■ What you are asked to do ■
In this exercise, print only the lines of the records below from the one with "La artista venezolana" through the one with "navigation ou les", inclusive. Pictures are not part of the copy.

■ Exercise material ■
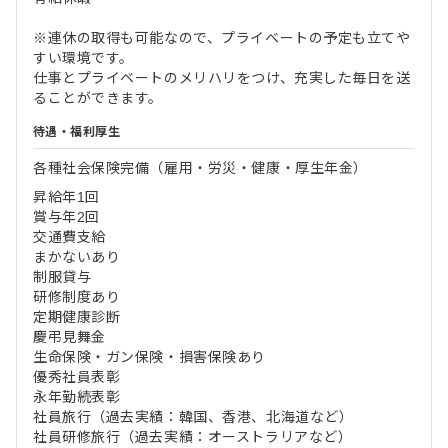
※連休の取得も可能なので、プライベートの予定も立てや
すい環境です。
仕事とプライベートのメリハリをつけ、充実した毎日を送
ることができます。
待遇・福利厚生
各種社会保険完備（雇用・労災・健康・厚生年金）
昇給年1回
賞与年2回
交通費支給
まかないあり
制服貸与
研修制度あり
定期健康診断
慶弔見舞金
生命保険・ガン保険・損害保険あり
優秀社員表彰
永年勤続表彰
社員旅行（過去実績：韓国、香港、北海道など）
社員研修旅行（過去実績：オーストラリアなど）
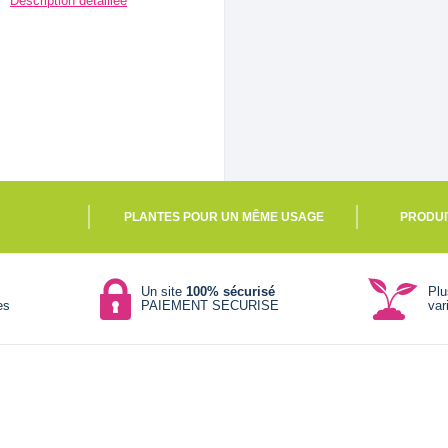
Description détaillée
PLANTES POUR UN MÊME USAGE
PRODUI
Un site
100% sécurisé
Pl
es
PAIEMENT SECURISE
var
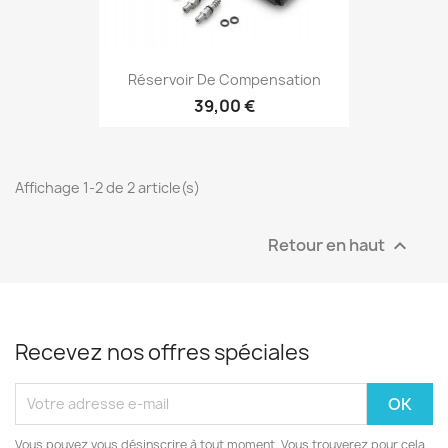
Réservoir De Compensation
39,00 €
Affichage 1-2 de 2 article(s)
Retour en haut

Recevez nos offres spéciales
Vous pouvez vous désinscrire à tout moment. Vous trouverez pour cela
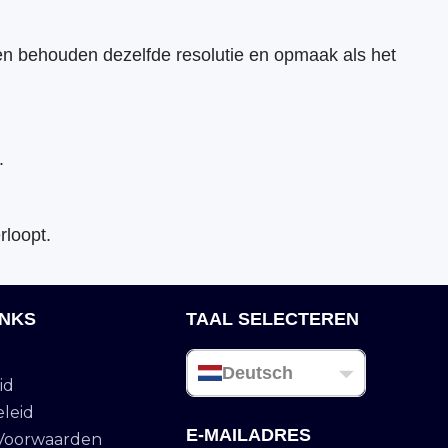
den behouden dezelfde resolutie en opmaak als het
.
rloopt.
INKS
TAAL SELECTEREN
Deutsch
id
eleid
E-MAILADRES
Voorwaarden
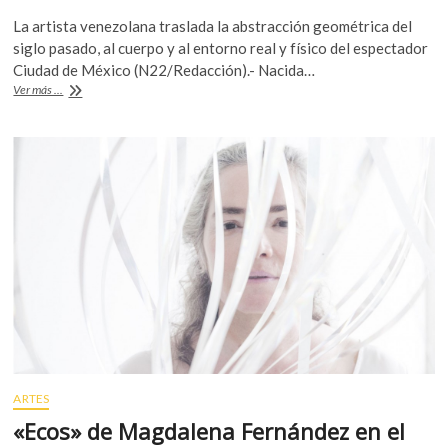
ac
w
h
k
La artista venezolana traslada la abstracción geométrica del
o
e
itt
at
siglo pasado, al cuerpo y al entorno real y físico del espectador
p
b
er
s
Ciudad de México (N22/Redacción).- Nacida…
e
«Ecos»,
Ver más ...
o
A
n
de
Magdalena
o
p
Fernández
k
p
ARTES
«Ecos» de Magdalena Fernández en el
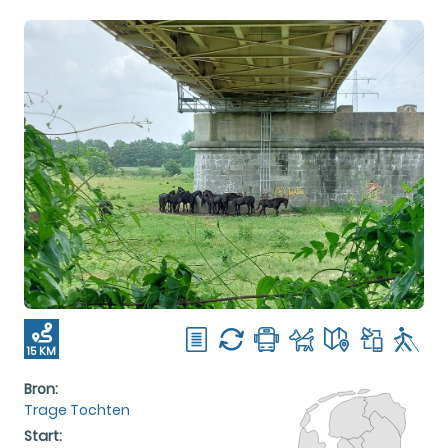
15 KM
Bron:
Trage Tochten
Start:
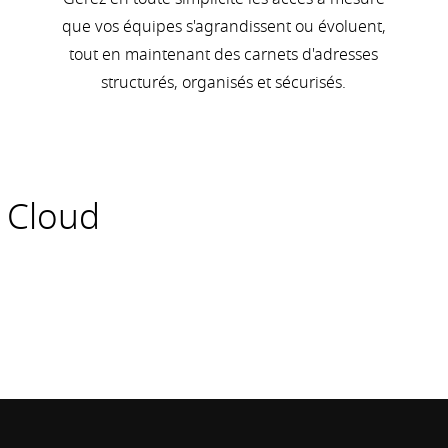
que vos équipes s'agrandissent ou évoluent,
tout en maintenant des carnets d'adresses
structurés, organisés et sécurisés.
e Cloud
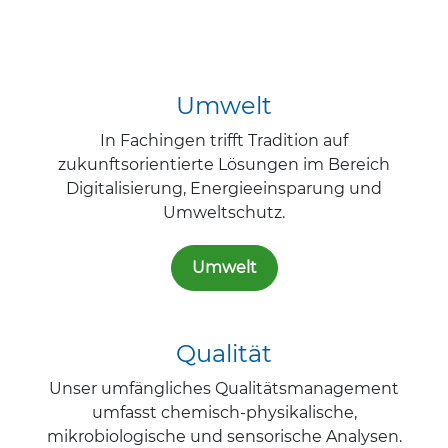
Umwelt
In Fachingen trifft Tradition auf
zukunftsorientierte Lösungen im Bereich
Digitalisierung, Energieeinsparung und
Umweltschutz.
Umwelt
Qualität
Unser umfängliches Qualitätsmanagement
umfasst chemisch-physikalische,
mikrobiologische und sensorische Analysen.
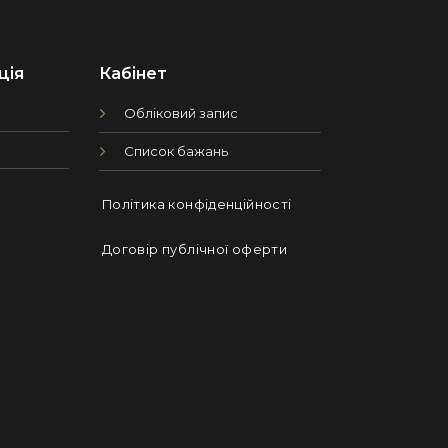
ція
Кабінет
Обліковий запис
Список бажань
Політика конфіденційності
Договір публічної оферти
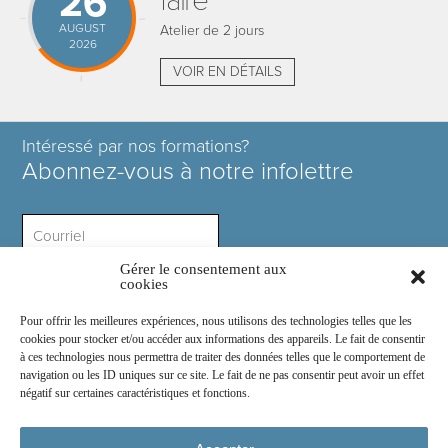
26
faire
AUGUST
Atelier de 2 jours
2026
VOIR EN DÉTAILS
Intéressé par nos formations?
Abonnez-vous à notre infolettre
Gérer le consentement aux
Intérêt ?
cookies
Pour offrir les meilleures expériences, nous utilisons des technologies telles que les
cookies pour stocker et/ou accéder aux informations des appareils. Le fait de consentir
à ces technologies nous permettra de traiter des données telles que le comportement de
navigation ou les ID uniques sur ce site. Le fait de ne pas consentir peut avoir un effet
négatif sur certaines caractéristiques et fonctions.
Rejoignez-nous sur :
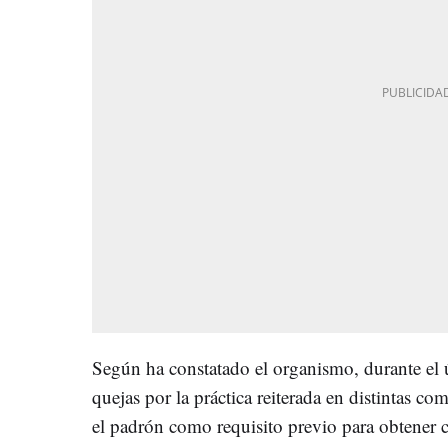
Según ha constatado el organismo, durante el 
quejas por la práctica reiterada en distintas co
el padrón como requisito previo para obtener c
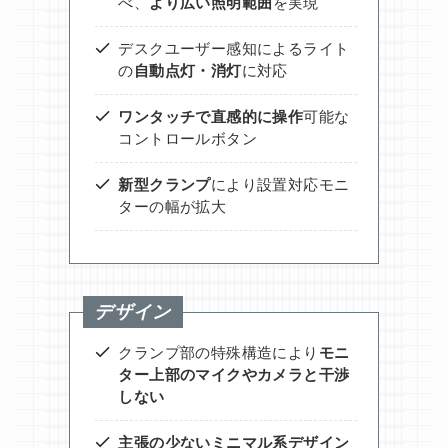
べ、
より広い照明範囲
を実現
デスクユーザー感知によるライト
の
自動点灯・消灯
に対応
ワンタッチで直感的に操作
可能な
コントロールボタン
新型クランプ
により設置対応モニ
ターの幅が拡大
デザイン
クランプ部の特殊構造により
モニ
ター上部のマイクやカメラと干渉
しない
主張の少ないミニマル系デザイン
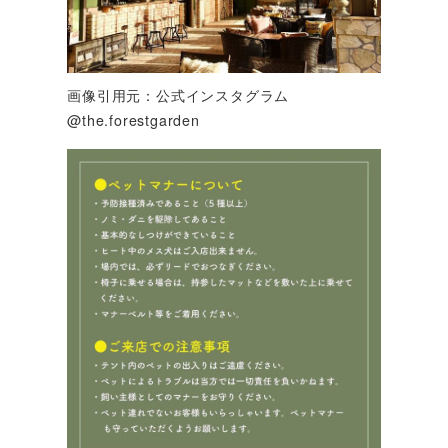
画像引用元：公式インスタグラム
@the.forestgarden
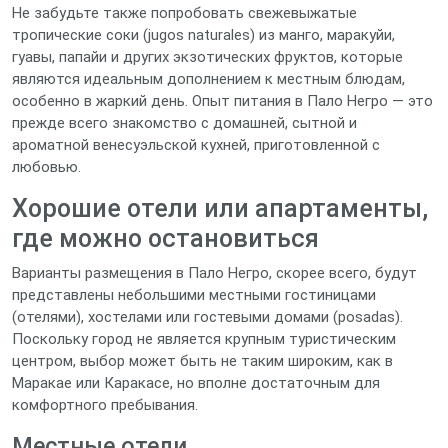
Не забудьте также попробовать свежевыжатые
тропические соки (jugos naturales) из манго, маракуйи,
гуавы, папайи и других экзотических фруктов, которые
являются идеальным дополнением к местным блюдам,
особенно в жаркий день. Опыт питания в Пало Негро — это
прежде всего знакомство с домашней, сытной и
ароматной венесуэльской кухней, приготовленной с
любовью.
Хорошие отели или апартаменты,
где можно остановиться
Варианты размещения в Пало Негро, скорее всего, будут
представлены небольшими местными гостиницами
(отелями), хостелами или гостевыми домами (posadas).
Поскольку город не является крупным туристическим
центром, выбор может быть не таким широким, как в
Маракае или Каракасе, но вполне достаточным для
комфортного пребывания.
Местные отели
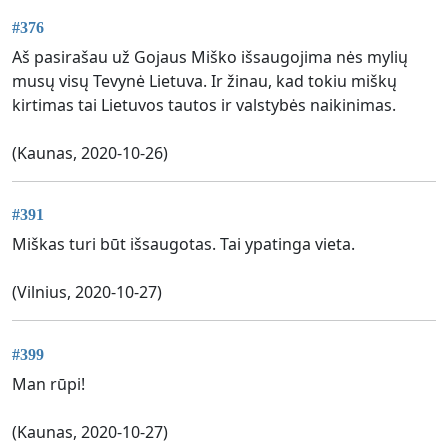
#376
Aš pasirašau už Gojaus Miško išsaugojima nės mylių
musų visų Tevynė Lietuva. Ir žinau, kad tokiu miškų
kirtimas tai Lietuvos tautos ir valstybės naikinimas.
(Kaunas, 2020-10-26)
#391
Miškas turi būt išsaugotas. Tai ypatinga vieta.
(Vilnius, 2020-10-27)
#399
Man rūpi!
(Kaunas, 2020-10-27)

■ Solution below ■
La artista venezolana traslada la abstracción geométrica del
o
e
itt
at
siglo pasado, al cuerpo y al entorno real y físico del espectador
p
b
er
s
Ciudad de México (N22/Redacción).- Nacida…
e
«Ecos»,
Ver más ...
o
A
n
de
Magdalena
o
p
Fernández
k
p
ARTES
«Ecos» de Magdalena Fernández en el
15 KM
Bron:
Trage Tochten
Start:
que vos équipes s'agrandissent ou évoluent,
tout en maintenant des carnets d'adresses
structurés, organisés et sécurisés.
e Cloud
Umwelt
In Fachingen trifft Tradition auf
zukunftsorientierte Lösungen im Bereich
Digitalisierung, Energieeinsparung und
Umweltschutz.
Umwelt
Qualität
Unser umfängliches Qualitätsmanagement
umfasst chemisch-physikalische,
mikrobiologische und sensorische Analysen.
ція
Кабінет
Обліковий запис
Список бажань
Політика конфіденційності
Договір публічної оферти
26
faire
AUGUST
Atelier de 2 jours
2026
VOIR EN DÉTAILS
Intéressé par nos formations?
Abonnez-vous à notre infolettre
Gérer le consentement aux
Intérêt ?
cookies
Pour offrir les meilleures expériences, nous utilisons des technologies telles que les
cookies pour stocker et/ou accéder aux informations des appareils. Le fait de consentir
à ces technologies nous permettra de traiter des données telles que le comportement de
navigation ou les ID uniques sur ce site. Le fait de ne pas consentir peut avoir un effet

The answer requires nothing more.